The sutures are easy to apply and provide a safe, conservative, alternative to hysterectomy and should be considered in cases of thin, floppy lower segment, which fails to contract. We would also recommend prophylactic use of parallel vertical compression sutures to the lower segment in placenta praevia in optimal numbers and tension to avoid postpartum haemorrhage, its associated complications and complex rectifying procedures. 8,9 This prophylaxis procedure is most appropriate for patients with placenta praevia and previous uterine scar, who are more prone to uncontrollable intrapartum haemorrhage and not infrequently require caesarean hysterectomy. 10
The parallel, vertical – sutures with optimal tension not only prevents tears and injury to the lower – uterine segment, but also ensure its patency, thus preventing fluid collection; haematometra, pyometra, and synaechiae. 8,11 (Fig. 2). This process is further aided by the effective contraction and retraction of upper segment, 12 which ensures the patency of the uterus, the expulsion of the lochia, and effective haemostasis, through its attachment and compression. 13 Suturing the anterior and posterior uterine walls together will give an almost immediate haemostatic effect, and the suture material will be absorbed within a few weeks. 5 This technique, not only retains the uterus, but also preserves fertility. The technique does not require experience; however, basic – surgical skills are certainly required.

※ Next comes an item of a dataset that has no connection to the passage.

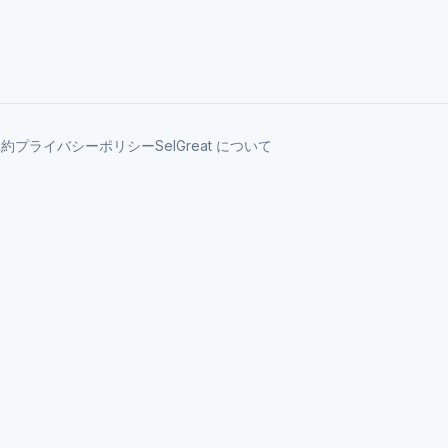
規約
プライバシーポリシー
SelGreat について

The relative maternal hypervolaemia, which is present near term, may delay the clinical signs of haemorrhage, such as hypotension and tachycardia; hence, the clinical manifestations may only become apparent when the blood loss was substantial and that often occur, just, before the patient becomes haemodynamically unstable. Failure to achieve haemostasis could result in dilutional coagulopathy and disseminated intravascular coagulation. Hypothermia and acidosis due to prolonged hypovolaemic shock may follow. Most maternal deaths are avoidable by; rapid institution of resuscitative measures, early diagnosis, and timed – operative intervention as demonstrated in this case.
This case also emphasise the standard of care for such patients and the importance of the involvement of senior obstetricians in the management at an early stage. It also highlights the importance of intensive, postoperative monitoring, especially for patients, who are at risk of postpartum haemorrhage.